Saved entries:
+-------+

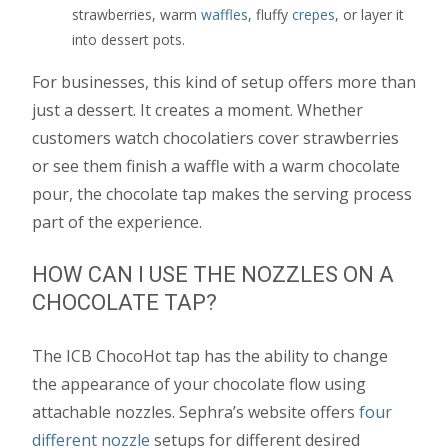
strawberries, warm
waffles
, fluffy
crepes
, or layer it
into dessert pots.
For businesses, this kind of setup offers more than
just a dessert. It creates a moment. Whether
customers watch chocolatiers cover strawberries
or see them finish a waffle with a warm chocolate
pour, the chocolate tap makes the serving process
part of the experience.
HOW CAN I USE THE NOZZLES ON A
CHOCOLATE TAP?
The ICB ChocoHot tap has the ability to change
the appearance of your chocolate flow using
attachable nozzles. Sephra’s website offers
four
different nozzle
setups for different desired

+-------+

### Activity
Take every line from the data above that holds "different" and copy it out.

### Exercise output
different nozzle
setups for different desired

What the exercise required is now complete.